Streit als Bestandteil muslimischer Zivilgesellschaft

Eine souveräne und konstruktive Debatte ist indes leider nicht entstanden. Wir, die deutschen Muslime, waren in all den Jahren leider nicht im Stande, eine innermuslimische Plattform zu bilden, in der man sowohl öffentlich als auch jenseits der Öffentlichkeit kontroverse Diskussionen führt, ohne den Gegenüber auszugrenzen. Man mag die Meinung des Anderen nicht teilen, aber es gehört zu einer muslimischen Zivilgesellschaft, sich argumentativ auseinanderzusetzen, miteinander zu streiten, immer mit dem gemeinsamen Gedanken daran, nämlich was wir als deutsche Muslime unserer Gesellschaft anzubieten haben, welche Herausforderungen wir haben, und wie wir uns als Muslime im Hier und Jetzt verhalten. 

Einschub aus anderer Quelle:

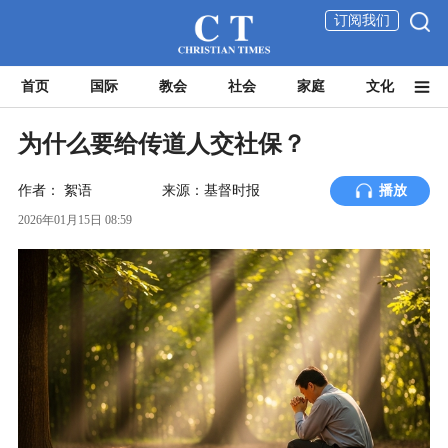
订阅我们
首页
国际
教会
社会
家庭
文化
为什么要给传道人交社保？
作者：
絮语
来源：基督时报
播放
2026年01月15日 08:59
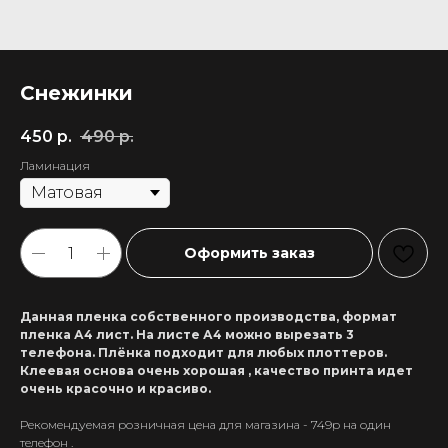
Снежинки
450
р.
490
р.
Ламинация
Оформить заказ
Данная пленка собственного производства, формат
пленка А4 лист. На листе А4 можно вырезать 3
телефона. Плёнка подходит для любых плоттеров.
Клеевая основа очень хорошая , качество принта идет
очень красочно и красиво.
Рекомендуемая розничная цена для магазина - 749р на один
+7 911 558-63-07
телефон .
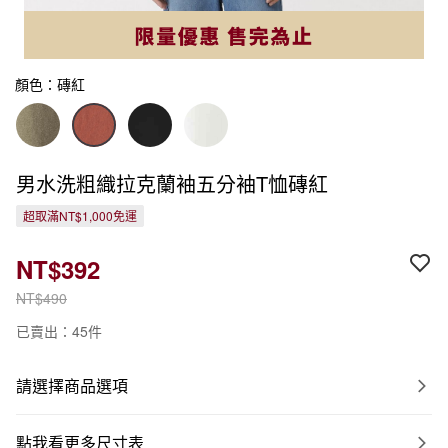
顏色：磚紅
男水洗粗織拉克蘭袖五分袖T恤磚紅
超取滿NT$1,000免運
NT$392
NT$490
已賣出：45件
請選擇商品選項
點我看更多尺寸表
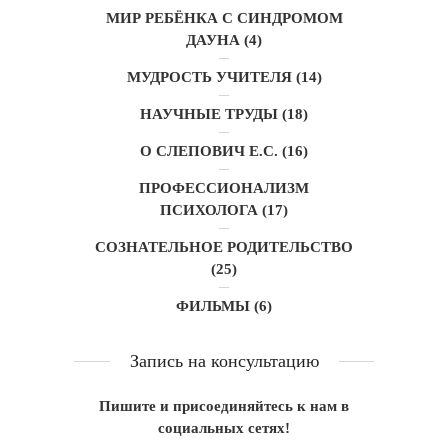
МИР РЕБЁНКА С СИНДРОМОМ
ДАУНА
(4)
МУДРОСТЬ УЧИТЕЛЯ
(14)
НАУЧНЫЕ ТРУДЫ
(18)
О СЛЕПОВИЧ Е.С.
(16)
ПРОФЕССИОНАЛИЗМ
ПСИХОЛОГА
(17)
СОЗНАТЕЛЬНОЕ РОДИТЕЛЬСТВО
(25)
ФИЛЬМЫ
(6)
Запись на консультацию
Пишите и присоединяйтесь к нам в
социальных сетях!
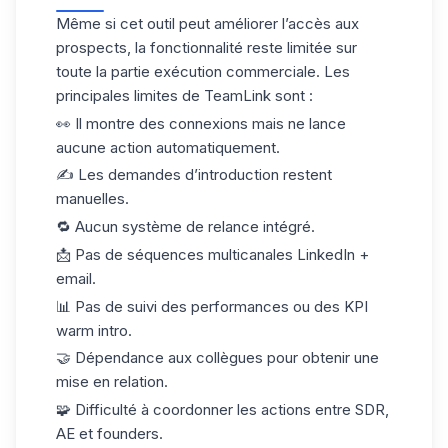
Même si cet outil peut améliorer l’accès aux
prospects, la
fonctionnalité reste limitée
sur
toute la partie exécution commerciale. Les
principales limites de TeamLink sont :
👀 Il montre des connexions mais ne lance
aucune action automatiquement.
✍️ Les demandes d’introduction restent
manuelles.
🔁 Aucun système de relance intégré.
📩 Pas de séquences multicanales LinkedIn +
email.
📊 Pas de suivi des performances ou des KPI
warm intro.
🤝 Dépendance aux collègues pour obtenir une
mise en relation.
🧩 Difficulté à coordonner les actions entre SDR,
AE et founders.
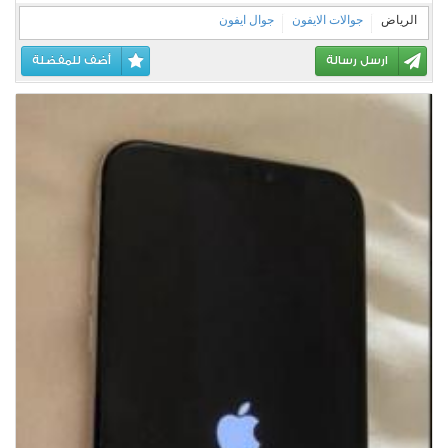
الرياض
جوالات الايفون
جوال ايفون
ارسل رسالة
أضف للمفضلة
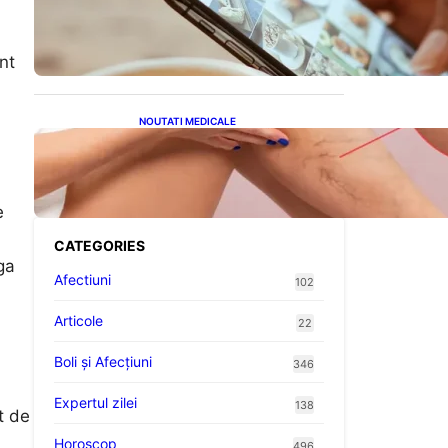
Revoluția Bateriilor pentru
Telefoane: Avantaje,
Provocări și Viitorul
Tehnologiei Energetice
nt
NOUTATI MEDICALE
Varicele și Umflarea
Picioarelor pe Caniculă:
Înțelegerea Simptomelor și
Măsurilor de Prevenție
e
CATEGORIES
ga
Afectiuni
102
Articole
22
Boli și Afecțiuni
346
Expertul zilei
138
t de
Horoscop
496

Das neue Format der Deutschen Islam Konferenz hat sich vor allem in der Hinsicht bewährt, dass es sich als produktiv erwiesen hat, das ganze Meinungsspektrum der innermuslimischen Diskurse mal persönlich miteinander zu konfrontieren. Nach einigen Gewitterwolken hat sich herausgestellt, dass man nach einer emotionalen Entladung sehr wohl zu einer differenzierten und ausgewogenen Argumentationsweise gelangen kann. Die extremen Pole, von säkular bis konservativ, schleifen sich ab, wenn man sich auf Diskussionen einlässt.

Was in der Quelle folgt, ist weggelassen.